__Raw data__.
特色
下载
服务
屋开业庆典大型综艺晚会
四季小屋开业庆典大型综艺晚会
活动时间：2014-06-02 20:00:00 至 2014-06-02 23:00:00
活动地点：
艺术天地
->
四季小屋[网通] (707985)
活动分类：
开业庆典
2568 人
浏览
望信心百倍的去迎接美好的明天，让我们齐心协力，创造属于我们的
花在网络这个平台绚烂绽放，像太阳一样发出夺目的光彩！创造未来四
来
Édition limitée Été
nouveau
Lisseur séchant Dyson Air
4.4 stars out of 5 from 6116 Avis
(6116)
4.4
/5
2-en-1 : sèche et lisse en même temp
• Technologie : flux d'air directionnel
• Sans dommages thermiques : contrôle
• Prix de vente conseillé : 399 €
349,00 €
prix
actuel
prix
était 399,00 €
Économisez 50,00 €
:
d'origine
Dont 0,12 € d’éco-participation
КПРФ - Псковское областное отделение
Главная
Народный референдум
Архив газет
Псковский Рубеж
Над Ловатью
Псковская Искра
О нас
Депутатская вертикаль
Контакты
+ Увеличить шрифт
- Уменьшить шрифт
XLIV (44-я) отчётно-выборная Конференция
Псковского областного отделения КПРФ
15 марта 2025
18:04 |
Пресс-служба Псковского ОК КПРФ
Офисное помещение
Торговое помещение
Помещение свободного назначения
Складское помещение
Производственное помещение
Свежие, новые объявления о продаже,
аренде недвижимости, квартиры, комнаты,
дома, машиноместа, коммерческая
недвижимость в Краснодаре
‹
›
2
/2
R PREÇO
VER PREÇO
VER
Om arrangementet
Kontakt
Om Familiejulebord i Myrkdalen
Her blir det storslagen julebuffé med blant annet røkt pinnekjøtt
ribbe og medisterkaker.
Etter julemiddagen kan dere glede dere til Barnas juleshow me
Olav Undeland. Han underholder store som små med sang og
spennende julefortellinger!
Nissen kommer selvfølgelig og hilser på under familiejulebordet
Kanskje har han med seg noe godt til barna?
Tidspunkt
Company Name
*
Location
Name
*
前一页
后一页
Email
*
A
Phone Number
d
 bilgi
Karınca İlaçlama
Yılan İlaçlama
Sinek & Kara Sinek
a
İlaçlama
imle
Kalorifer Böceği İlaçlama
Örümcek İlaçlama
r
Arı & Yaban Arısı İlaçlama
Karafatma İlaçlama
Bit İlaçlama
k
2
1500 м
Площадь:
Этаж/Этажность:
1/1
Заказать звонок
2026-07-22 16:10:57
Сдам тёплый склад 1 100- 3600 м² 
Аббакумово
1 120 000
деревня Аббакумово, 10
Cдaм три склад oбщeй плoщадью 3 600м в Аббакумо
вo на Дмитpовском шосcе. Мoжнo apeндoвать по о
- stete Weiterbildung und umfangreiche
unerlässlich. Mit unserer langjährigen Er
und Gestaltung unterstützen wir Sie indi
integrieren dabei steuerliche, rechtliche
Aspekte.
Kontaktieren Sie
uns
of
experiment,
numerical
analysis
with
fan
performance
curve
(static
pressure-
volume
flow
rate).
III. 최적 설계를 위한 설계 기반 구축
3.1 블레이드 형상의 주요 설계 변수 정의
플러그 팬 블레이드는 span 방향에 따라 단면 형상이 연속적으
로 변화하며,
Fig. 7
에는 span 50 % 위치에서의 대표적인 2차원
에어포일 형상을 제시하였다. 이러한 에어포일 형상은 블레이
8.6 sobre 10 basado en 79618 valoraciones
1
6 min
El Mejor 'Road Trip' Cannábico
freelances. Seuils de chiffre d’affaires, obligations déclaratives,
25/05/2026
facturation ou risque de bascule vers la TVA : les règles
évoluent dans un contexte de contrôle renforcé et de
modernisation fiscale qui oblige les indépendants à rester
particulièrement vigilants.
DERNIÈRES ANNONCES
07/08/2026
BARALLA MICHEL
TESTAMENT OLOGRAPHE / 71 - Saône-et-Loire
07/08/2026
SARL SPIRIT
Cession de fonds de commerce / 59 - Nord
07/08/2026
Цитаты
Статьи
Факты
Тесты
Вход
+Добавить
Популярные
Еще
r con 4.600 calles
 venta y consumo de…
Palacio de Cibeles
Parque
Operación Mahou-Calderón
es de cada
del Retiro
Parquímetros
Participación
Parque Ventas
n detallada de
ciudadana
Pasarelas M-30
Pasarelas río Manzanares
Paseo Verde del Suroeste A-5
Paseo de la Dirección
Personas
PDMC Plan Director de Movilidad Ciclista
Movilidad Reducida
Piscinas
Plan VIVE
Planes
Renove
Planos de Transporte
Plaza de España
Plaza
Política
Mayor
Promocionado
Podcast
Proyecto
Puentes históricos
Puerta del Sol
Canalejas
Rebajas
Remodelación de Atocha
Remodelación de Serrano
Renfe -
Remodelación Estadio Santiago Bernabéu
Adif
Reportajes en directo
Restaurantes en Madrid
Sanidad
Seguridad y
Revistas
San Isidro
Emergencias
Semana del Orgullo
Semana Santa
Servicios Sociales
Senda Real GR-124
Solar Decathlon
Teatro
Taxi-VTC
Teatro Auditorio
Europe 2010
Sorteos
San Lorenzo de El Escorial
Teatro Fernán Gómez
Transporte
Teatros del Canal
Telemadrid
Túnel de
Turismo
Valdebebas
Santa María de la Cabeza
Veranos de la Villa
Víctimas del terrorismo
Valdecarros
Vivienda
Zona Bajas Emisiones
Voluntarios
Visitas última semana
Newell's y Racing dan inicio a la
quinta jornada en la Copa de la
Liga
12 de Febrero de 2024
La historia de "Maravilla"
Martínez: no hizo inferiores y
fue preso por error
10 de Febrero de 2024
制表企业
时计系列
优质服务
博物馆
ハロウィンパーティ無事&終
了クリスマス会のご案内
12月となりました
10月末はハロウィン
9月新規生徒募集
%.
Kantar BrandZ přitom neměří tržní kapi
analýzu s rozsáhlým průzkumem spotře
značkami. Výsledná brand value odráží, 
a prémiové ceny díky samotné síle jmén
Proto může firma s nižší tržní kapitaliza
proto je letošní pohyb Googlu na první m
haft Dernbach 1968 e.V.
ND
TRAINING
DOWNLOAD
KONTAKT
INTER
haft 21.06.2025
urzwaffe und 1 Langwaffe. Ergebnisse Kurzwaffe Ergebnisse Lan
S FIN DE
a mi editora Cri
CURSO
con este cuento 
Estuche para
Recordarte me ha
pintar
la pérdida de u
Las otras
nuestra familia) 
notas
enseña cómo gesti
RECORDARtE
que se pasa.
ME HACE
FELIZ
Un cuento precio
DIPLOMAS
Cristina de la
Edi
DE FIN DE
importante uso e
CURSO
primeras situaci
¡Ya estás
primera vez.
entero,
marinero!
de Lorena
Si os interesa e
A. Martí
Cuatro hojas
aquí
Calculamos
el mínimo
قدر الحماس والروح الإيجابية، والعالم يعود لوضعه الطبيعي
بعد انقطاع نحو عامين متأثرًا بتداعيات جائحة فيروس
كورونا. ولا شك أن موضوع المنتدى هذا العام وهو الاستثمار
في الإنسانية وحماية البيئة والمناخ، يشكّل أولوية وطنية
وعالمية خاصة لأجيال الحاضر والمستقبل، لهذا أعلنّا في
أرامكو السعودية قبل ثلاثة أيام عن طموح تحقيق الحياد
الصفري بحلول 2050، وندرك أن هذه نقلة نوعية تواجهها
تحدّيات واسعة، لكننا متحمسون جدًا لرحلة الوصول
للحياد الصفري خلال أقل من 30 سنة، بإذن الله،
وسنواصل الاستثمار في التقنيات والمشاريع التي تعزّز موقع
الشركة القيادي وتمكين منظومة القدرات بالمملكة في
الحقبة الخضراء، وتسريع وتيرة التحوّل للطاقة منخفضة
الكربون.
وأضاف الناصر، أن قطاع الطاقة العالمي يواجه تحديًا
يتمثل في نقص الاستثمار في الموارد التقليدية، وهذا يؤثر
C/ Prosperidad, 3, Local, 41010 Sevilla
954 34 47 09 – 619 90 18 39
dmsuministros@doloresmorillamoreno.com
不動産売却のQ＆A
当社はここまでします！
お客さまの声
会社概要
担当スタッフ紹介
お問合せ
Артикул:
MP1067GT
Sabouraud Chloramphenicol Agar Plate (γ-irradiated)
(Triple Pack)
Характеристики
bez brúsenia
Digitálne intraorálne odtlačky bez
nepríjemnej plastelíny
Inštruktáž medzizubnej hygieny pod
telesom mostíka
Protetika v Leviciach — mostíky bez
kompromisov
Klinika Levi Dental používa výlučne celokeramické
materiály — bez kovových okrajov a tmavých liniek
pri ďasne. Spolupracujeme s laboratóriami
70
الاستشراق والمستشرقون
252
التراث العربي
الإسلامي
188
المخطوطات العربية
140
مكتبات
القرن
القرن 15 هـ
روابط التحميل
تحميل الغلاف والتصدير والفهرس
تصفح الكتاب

__Work required__.
The required output is every line above from the one with "4.4 stars out of 5 from 6116 Avis" down to the one with "- Уменьшить шрифт", restated word for word, ends included.

__Written answer__.
4.4 stars out of 5 from 6116 Avis
(6116)
4.4
/5
2-en-1 : sèche et lisse en même temp
• Technologie : flux d'air directionnel
• Sans dommages thermiques : contrôle
• Prix de vente conseillé : 399 €
349,00 €
prix
actuel
prix
était 399,00 €
Économisez 50,00 €
:
d'origine
Dont 0,12 € d’éco-participation
КПРФ - Псковское областное отделение
Главная
Народный референдум
Архив газет
Псковский Рубеж
Над Ловатью
Псковская Искра
О нас
Депутатская вертикаль
Контакты
+ Увеличить шрифт
- Уменьшить шрифт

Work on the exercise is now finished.